I do not call you servants any longer,
because the servant does not know what the master is doing;
but I have called you friends,
because I have made known to you everything that I have heard from my Father.
John 15:15
A millennial marketer tries to reassure everyone that the latest generation is still interested in human connection. She says, “Marketers can be confident that a desire for authentic face-to-face connection does not magically skip this digitally driven generation. While Millennials find and foster friendships online, they still want people they can invite to chat live over their cold-brew coffee (and they appreciate the ability of digital technology to help them do this). They see online personas as being largely honest and the catalyst for wanting to discover deeper aspects of individuals in-person.” Then she tells the marketers how they can wheedle themselves into the data stream. Another man from Philly suspects all this “relating” is really about being used to pump up your supposed friends’ name recognition, since friendship is mainly about business in the gig economy.

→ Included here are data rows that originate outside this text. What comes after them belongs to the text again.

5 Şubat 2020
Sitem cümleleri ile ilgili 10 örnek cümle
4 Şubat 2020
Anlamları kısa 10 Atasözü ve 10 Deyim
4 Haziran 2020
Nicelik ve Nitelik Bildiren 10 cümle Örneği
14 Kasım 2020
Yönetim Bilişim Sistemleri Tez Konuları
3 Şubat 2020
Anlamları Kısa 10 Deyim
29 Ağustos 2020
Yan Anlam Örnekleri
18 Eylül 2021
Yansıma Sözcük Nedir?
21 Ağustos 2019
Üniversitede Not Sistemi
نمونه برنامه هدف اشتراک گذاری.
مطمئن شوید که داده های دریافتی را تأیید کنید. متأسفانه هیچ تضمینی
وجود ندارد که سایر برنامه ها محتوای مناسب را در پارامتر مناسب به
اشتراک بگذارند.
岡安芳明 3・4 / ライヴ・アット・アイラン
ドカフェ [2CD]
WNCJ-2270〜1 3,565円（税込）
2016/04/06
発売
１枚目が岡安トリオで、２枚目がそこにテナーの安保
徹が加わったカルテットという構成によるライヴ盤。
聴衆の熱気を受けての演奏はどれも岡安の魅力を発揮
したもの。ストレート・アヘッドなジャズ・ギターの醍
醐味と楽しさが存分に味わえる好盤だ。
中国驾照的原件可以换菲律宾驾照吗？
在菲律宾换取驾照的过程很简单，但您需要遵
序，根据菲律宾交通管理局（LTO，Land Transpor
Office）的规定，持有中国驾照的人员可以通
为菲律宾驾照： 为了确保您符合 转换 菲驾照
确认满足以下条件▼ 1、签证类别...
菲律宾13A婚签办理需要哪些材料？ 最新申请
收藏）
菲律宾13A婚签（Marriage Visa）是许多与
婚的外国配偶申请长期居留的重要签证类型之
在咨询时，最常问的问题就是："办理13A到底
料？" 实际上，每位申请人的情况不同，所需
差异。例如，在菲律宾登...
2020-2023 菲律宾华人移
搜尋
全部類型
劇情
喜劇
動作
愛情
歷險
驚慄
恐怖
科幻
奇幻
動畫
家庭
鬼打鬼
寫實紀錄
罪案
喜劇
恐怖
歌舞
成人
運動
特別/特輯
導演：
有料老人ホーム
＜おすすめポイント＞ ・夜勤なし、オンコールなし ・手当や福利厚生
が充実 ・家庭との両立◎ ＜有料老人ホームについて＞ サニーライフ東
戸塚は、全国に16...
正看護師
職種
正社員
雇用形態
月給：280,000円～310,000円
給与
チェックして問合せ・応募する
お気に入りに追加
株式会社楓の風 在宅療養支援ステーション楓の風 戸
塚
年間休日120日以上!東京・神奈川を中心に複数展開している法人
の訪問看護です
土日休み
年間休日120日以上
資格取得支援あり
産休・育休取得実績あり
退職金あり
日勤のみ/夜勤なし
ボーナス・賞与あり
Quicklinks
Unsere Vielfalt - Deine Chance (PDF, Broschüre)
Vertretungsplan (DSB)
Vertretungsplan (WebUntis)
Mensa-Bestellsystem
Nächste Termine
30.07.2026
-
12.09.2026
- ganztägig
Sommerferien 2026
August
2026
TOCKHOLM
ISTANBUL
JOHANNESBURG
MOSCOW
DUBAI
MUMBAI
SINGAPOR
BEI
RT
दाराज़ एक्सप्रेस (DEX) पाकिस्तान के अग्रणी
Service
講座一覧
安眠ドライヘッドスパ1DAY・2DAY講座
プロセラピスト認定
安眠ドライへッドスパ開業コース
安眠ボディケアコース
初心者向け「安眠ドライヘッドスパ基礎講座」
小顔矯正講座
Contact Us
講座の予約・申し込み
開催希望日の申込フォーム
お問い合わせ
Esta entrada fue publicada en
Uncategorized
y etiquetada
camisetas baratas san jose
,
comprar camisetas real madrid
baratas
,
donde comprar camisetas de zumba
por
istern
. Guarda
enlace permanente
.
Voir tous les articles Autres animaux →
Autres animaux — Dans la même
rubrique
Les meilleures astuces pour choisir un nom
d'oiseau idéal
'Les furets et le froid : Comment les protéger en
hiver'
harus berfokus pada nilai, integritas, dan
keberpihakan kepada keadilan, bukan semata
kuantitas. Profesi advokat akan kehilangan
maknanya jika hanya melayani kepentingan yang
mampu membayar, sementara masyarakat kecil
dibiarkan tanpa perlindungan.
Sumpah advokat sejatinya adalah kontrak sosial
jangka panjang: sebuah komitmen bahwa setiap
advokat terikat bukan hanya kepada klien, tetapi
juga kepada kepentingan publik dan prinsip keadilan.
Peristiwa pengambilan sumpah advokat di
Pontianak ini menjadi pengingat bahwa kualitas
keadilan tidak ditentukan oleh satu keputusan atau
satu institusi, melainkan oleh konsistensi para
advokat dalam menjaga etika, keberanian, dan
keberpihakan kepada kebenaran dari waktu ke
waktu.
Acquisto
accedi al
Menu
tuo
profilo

If my Memorial Day weekend and my last cell meeting are accurate indicators, it is not just the marketers and bloggers who are interested in where friendship is going these days. A lot of people are wondering where their friends are, and they are afraid they are not going to make any more, now that they are out of college.
Our cell thought it might be a good use of our map if we named the problem we all feel and do something about it. How about a year of friendship building? How odd that would seem so countercultural!
As I talked about friendship here and there, a picture began to form about why people either have no real friends or at least think they don’t. I wonder what you think about these four reasons I ended up with, so far:
They don’t take the friendship they get.
It was interesting to talk about not having any friends while we were sharing intimately about friendship in our cell. I asked, “Are we not friends, here?” Is friendship the idealized relationship you hope you will have some day, or is it loving the people in your present circle? Jesus calls his disciples friends because he has given them his life, not because they qualify or they benefit him in some extraordinary way.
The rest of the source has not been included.